Even though America leads the way vis-à-vis robotic software, China is ahead of the game in hardware manufacturing expertise.  It seems that robotics have become the country’s “national priority” and thus the race begins between east and west for which country will come out trumps in this new industry.

Just recently in Beijing, Americans and Europeans joined the Chinese in its Global Mobile Internet Conference.  It was predicted by the International Federation of Robotics that China will be subject to the most industrial robots working in factories by next year than any other country.  This is good for Asia as a whole, but it will be taking the place of Japan.  At an estimated $9.5 billion, China’s robot market is one of the largest in the world.

And that is just the beginning.  By 2020, China said if all goes according to plan, its production of industrial robots will be tripled, increasing production of approximately 33,000 annual units to 100,000.
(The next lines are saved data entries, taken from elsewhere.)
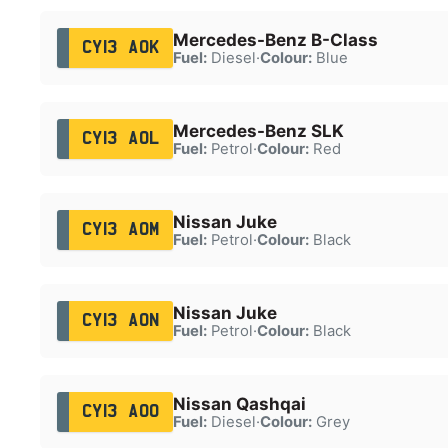
Mercedes-Benz B-Class
CY13 AOK
Fuel:
Diesel
·
Colour:
Blue
Mercedes-Benz SLK
CY13 AOL
Fuel:
Petrol
·
Colour:
Red
Nissan Juke
CY13 AOM
Fuel:
Petrol
·
Colour:
Black
Nissan Juke
CY13 AON
Fuel:
Petrol
·
Colour:
Black
Nissan Qashqai
CY13 AOO
Fuel:
Diesel
·
Colour:
Grey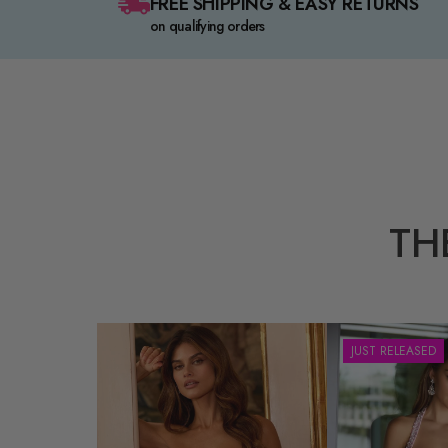
FREE SHIPPING & EASY RETURNS
on qualifying orders
TH
JUST RELEASED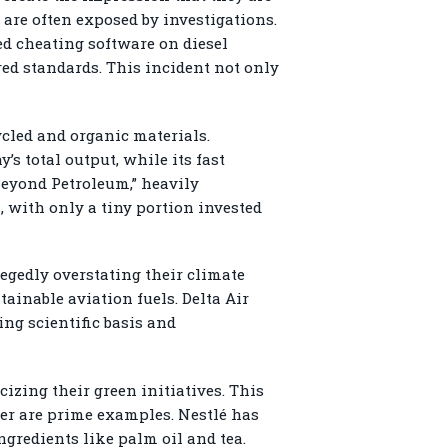
are often exposed by investigations.
ed cheating software on diesel
ared standards. This incident not only
cled and organic materials.
s total output, while its fast
Beyond Petroleum,” heavily
, with only a tiny portion invested
legedly overstating their climate
ainable aviation fuels. Delta Air
ing scientific basis and
izing their green initiatives. This
ever are prime examples. Nestlé has
ngredients like palm oil and tea.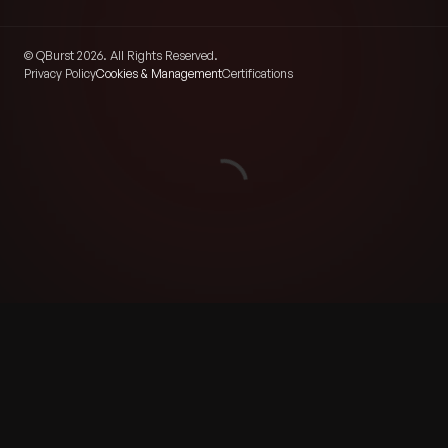
© QBurst 2026. All Rights Reserved.
Privacy Policy
Cookies & Management
Certifications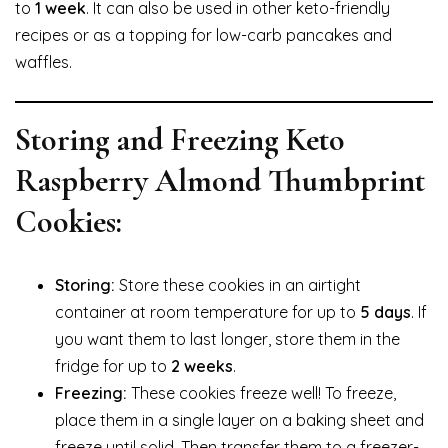
to
1 week
. It can also be used in other keto-friendly
recipes or as a topping for low-carb pancakes and
waffles.
Storing and Freezing Keto
Raspberry Almond Thumbprint
Cookies:
Storing:
Store these cookies in an airtight
container at room temperature for up to
5 days
. If
you want them to last longer, store them in the
fridge for up to
2 weeks
.
Freezing:
These cookies freeze well! To freeze,
place them in a single layer on a baking sheet and
freeze until solid. Then transfer them to a freezer-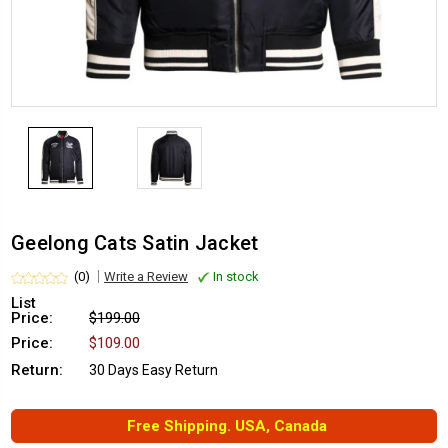
Geelong Cats Satin Jacket
(0)
Write a Review
In stock
List
Price:
$199.00
Price:
$109.00
Return:
30 Days Easy Return
Free Shipping. USA, Canada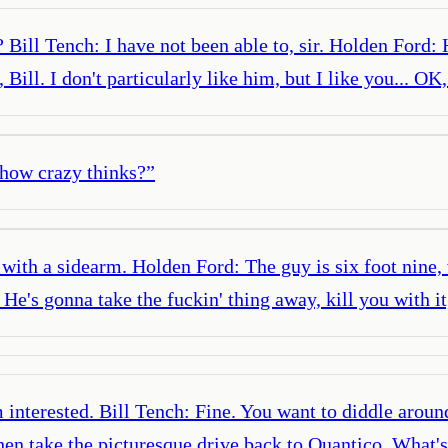
Bill Tench: I have not been able to, sir. Holden Ford:
 Bill. I don't particularly like him, but I like you... 
 how crazy thinks?
”
 with a sidearm. Holden Ford: The guy is six foot nine,
e's gonna take the fuckin' thing away, kill you with it
interested. Bill Tench: Fine. You want to diddle around,
en take the picturesque drive back to Quantico. What's 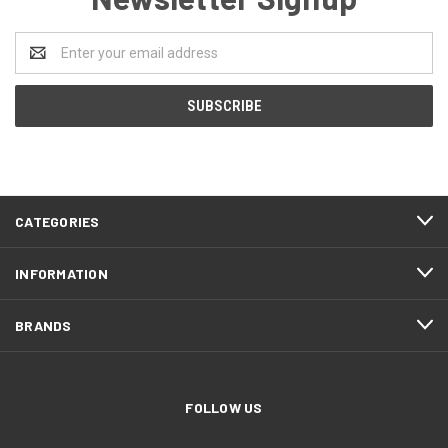
Email
Address
CATEGORIES
INFORMATION
BRANDS
FOLLOW US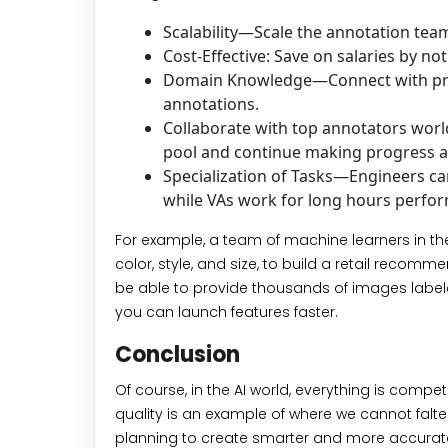
Scalability—Scale the annotation team
Cost-Effective: Save on salaries by no
Domain Knowledge—Connect with prof
annotations.
Collaborate with top annotators world
pool and continue making progress a
Specialization of Tasks—Engineers ca
while VAs work for long hours perform
For example, a team of machine learners in th
color, style, and size, to build a retail rec
be able to provide thousands of images labele
you can launch features faster.
Conclusion
Of course, in the AI world, everything is comp
quality is an example of where we cannot falter. A
planning to create smarter and more accurate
It seems like a great place to make an investment.  Indeed, according to CB Insights, in 2015, VC investments more than doubled to a staggering $587 million. This includes private equity investors who want to build robot investment portfolios, and new incubators like Playground. Another reason it’s becoming an increasingly popular investment option is the price drop: over the last four years, there has been an average 14% price drop for industrial robots, all this while their capacities are increasing.


Rising Asian VC Investments

investIn the second quarter of 2015 there was a significant increase in venture capital investments in the Asian region. The total was over half of America’s level ($19.2bn), coming in at $10.5bn. It has been suggested that this large number was due in part to a slew of deals that have been aimed at developing digital champions in parts of Asia.

As well, according to a study put out by CB Insights for KPMG, this boost is said to have been “the most prominent feature of a global surge in start-up investing this year.”

The flipside of this surge is how it makes Europe look. Even though that region has been encountering a slight development, it’s not nearly on the same par as what has been transpiring in Asia. And this of course has an impact on the global economy.

As well, while looking at Asia as a whole might be extremely positive, in July, China’s factory industry “appeared to be contracting at the fastest pace in 15 months.” Indeed, there was a plummet of Asian stocks possibly as a result of pessimistic data from China at the end of last month. The Shanghai composite index went down to 8.47%, marking its worst performance in three weeks.

So despite the increase in Asian VC investments, the region is not completely out of the woods yet.